White shared praise for the senator “inquiring about the renewable fuel standards.”
“I know there were some preliminary talks of being more on the offense,” Bossman said. “Because for the last year, the renewable fuels industry has been very much on the defense. Pruitt, and everybody else doing things and they had to react to it. I think (Grassley’s) view all along with that was this was the law and you need them to uphold the law. ... I think that they’re optimistic the new EPA Secretary (Andrew) Wheeler will restore it to those levels, ... but I think you are going to have some discussions of offensively, how you start moving that forward?”
Bossman said many of the phone calls Grassley’s office has recently received surrounded immigration, Supreme Court nominee Brett Kavanaugh and President Donald Trump’s recent Helsinki summit.
“Most of what we had been getting the day before yesterday was setting up the Supreme Court nomination,” Bossman said. “It was less calls and less contact than we expected. The people that did call in were very opinionated, fierce and angry. ... I think it’s people who are upset with Republicans, upset with Trump and this is one more thing that set them off.
He continued, “In just the last couple days we’ve been getting much more calls about President Trump’s visit to Helsinki with Putin.

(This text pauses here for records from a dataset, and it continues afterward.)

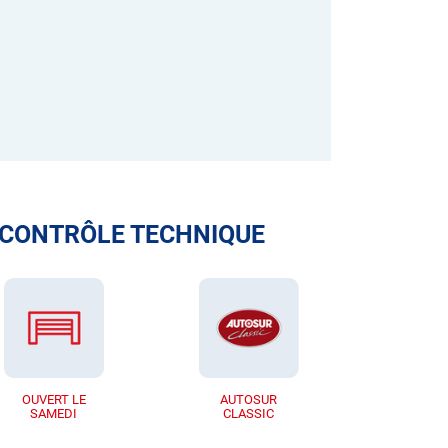
 CONTRÔLE TECHNIQUE
OUVERT LE
AUTOSUR
SAMEDI
CLASSIC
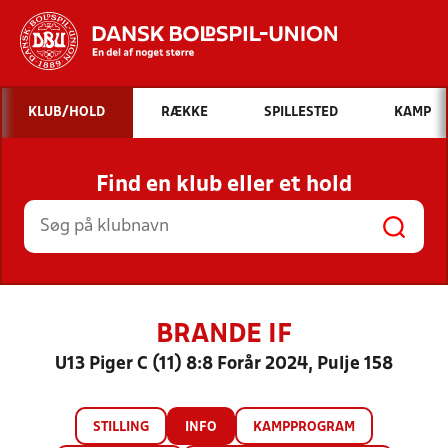
Hvad vil du søge efter?
KLUB/HOLD
RÆKKE
SPILLESTED
KAMP
INDHOLD OG NYHEDER
Find en klub eller et hold
STILLINGER, RESULTATER, KLUBBER OG
HOLD
BRANDE IF
U13 Piger C (11) 8:8 Forår 2024, Pulje 158
STILLING
INFO
KAMPPROGRAM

I would say those number of calls spilled over more into the general public.”
Grassley issued an official news release regarding the summit on July 16, stating “The indictment from the Special Counsel’s office includes allegations that Russian military officials were involved in an attempt to influence the 2016 U.S. presidential election through cybersecurity hacking. ... These are serious charges that strike at the core of our democracy, and the individuals who were indicted need to face the allegations being levied against them. President Trump missed an opportunity to publicly press President Putin on whether he would agree to extradite the defendants to the United States to answer the allegations in court. It should always be the goal of U.S. presidents to improve relations with other countries, especially ones as large and strategically important as Russia. It’s also important for our leaders to be clear-eyed in their approach. Vladimir Putin isn’t a friend to the United States, to the Western world or our values.”
The regional director said in addition to keeping up to date with what is important to northwest Iowans, Grassley has been busy working to resolve the backlog of federal judge appointments.

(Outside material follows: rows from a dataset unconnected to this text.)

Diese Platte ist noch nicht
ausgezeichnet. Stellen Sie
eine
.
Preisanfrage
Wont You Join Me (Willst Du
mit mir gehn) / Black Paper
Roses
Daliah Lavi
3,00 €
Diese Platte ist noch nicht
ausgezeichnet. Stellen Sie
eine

“Senator Grassley more so than most understands the responsibility of the minority and the powers and privileges that they have and respecting that,” Bossman said. “For a lot of these ... court nominations they’ll drag it out to the full extent if they can, and then when it gets to the end they vote for it unanimously. So his view is, (if there is) one thing you have a problem with, let’s go through this process. If this guy is going to be confirmed unanimously, why can’t we just do it from the beginning? ... I think that was part of why they canceled the August recess. Because of these delays getting backlogged to confirm these judges, and then the Supreme Court nomination just added to that.”

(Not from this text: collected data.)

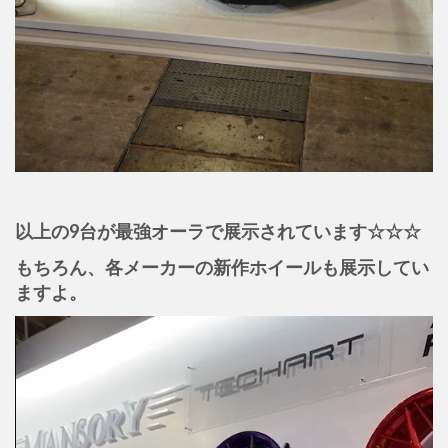
以上の9台が最強オーラで展示されています☆☆☆
もちろん、各メーカーの新作ホイールも展示してい
ますよ。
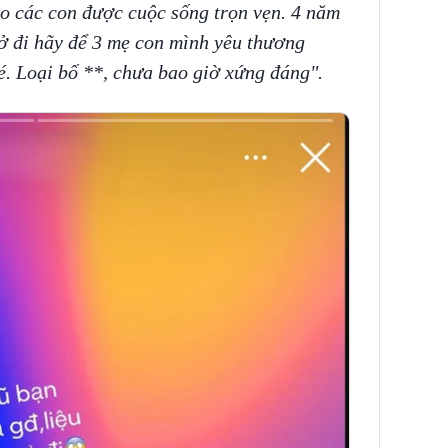
ho các con được cuộc sống trọn vẹn. 4 năm
rở đi hãy để 3 mẹ con mình yêu thương
é. Loại bố **, chưa bao giờ xứng đáng".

Bossman said another issue passionate to the senator is criminal justice reform, specifically in regards to mandatory sentencing.
“It’s something he’s been working on for a couple years,” Bossman said. “He said it really stood out to him because he said he has the most liberal member of his committee and most conservative member ... both approached him about doing something about this. ... I think their request was ‘Let’s just take mandatory minimums and slash them by 40 percent.’ His thought was ‘No, if we’re going to do this, we’re going to look at each one and figure out what makes sense. If we have a mandatory minimum of 12 years and it’s outrageous, what should it be?’ I think his view is minimums should be that. It’s the point where if you go below it, it doesn’t make sense.
He continued, “They went through each one by one. Then there was a few areas — terrorism and human trafficking — that they didn’t have mandatory minimums for, they created those for. It’s something he’s put a lot of time into, feels passionate about, and thus far hasn’t moved. I believe (U.S. Senate Majority Leader) Mitch McConnell is opposed to it, (U.S. Attorney General) Jeff Sessions is opposed to it, but I think it has strong bipartisan support and something that whenever he gets a chance he gets to bring it up. It’s gotten some momentum recently because Kim Kardashian visited the White House and she’s been a proponent of it. ... I think Senator Grassley is optimistic that something will happen at some point.”